South Africa’s submissions, which are detailed and clearly evidenced, show the intent behind Israel’s widespread and indiscriminate destruction of life and the conditions for living in Gaza.
Through both actions and words, Israel demonstrates its intent to target Palestinian children, women and men in Gaza as such, i.e., because they are Palestinians in Gaza.
South Africa’s submissions highlight, for example, that:
In preparing Israeli military forces for land invasion in October and November, Prime Minister Netanyahu referred repeatedly to the Biblical story of the total destruction of Amalek by the Israelites, the relevant Bible passage reading: “Spare no one, but kill alike men and women, infants and sucklings, oxen and sheep, camels and asses.”

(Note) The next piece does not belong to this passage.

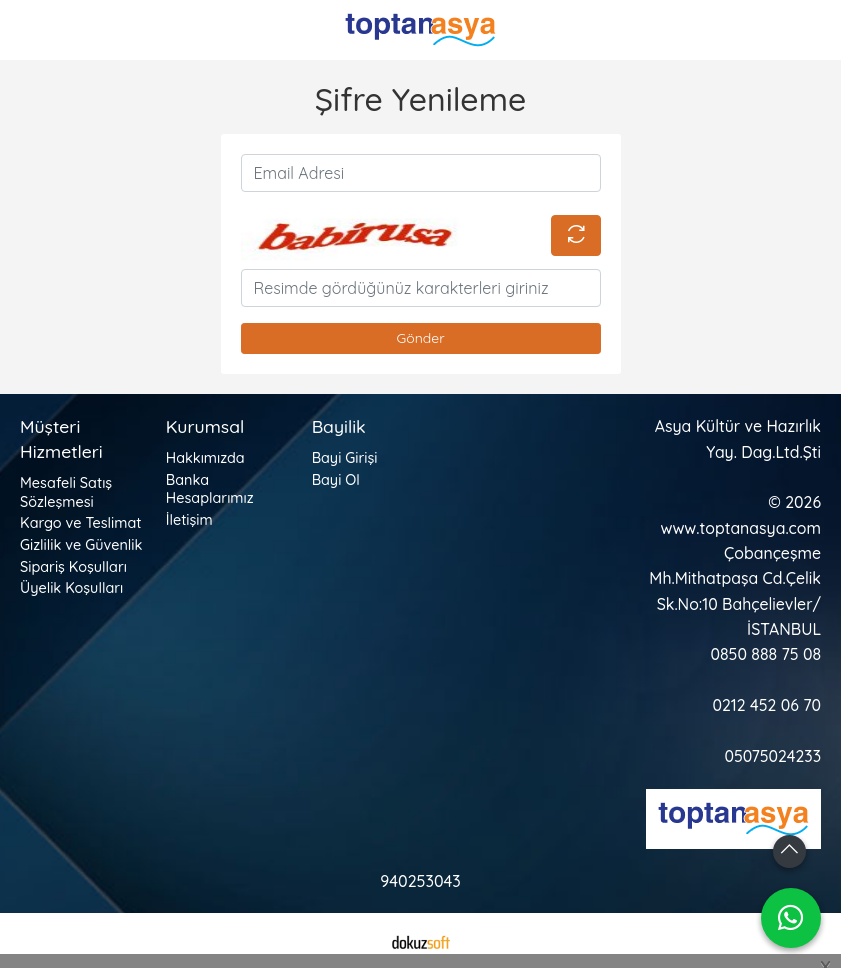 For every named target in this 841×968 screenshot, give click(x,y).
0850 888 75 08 (766, 654)
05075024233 (772, 756)
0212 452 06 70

In October, President Herzog gave a press conference stating: “It’s an entire nation out there that is responsible. It’s not true this rhetoric about civilians not aware, not involved. It’s absolutely not true…and we will fight until we break their backbone.”
Minister of Defence Gallant has informed Israeli military troops on the Gaza border that he had “released all the restraints” and that: “Gaza won’t return to what it was before. We will eliminate everything.”
Deputy Speaker of the Knesset, Nissim Vaturi, has stated: ‘Now we all have one common goal—erasing the Gaza Strip from the face of the earth.”
Israeli Army Reservist Major General, former Head of the Israeli National Security Council, and adviser to the Defence Minister, Giora Eiland, has publicly advocated “such a huge pressure on Gaza, that Gaza will become an area where people cannot live.” Eiland has repeatedly stated in the media that Gaza should be made uninhabitable, and has repeatedly emphasised that there should be no distinction between Hamas combatants and Palestinian civilians.
These are only some of the statements of intent I urge you to read for yourself—and to debate, immediately, in the Houses of the Oireachtas with a view to supporting South Africa’s legal action.
The UN High Commissioner for Human Rights, among other UN humanitarian officials, has described the situation in Gaza as “apocalyptic”.
Ireland's two independent UN Special Rapporteurs on human rights, Siobhan Mullally and Mary Lawlor, were among 15 UN Special Rapporteurs and 21 members of UN Working Groups who on 16 November 2023 issued a specific call for the “international community to prevent genocide against the Palestinian people”.
The experts’ statement “expressed alarm over discernibly genocidal and dehumanising rhetoric coming from senior Israeli government officials, as well as some professional groups and public figures, calling for the ‘total destruction’, and ‘erasure’ of Gaza, the need to ‘finish them all’ and force Palestinians from the West Bank and east Jerusalem into Jordan.” The experts warned “Israel has demonstrated it has the military capacity to implement such criminal intentions”, and stated their “profound concern” at the “failure of the international system to mobilise to prevent genocide”.
South Africa’s submissions begin by recognising the gravity of the country’s decision to initiate proceedings against Israel at the ICJ. They unequivocally condemn and characterise as an atrocity crime under international law the targeting of Israeli civilians and other nationals, and hostage-taking, by Hamas and other Palestinian armed groups.
However, rightly, South Africa’s submissions emphasise that genocide is never, ever justified—and that all parties to the 1948 Genocide Convention are obliged to act to prevent its occurrence.
The Irish people, and the Irish Government, have consistently voiced their support for a peace process which recognises Palestinians’ and Israelis’ equal right to exist. It is beyond time for concrete action.
PLEASE act. There is no time to lose.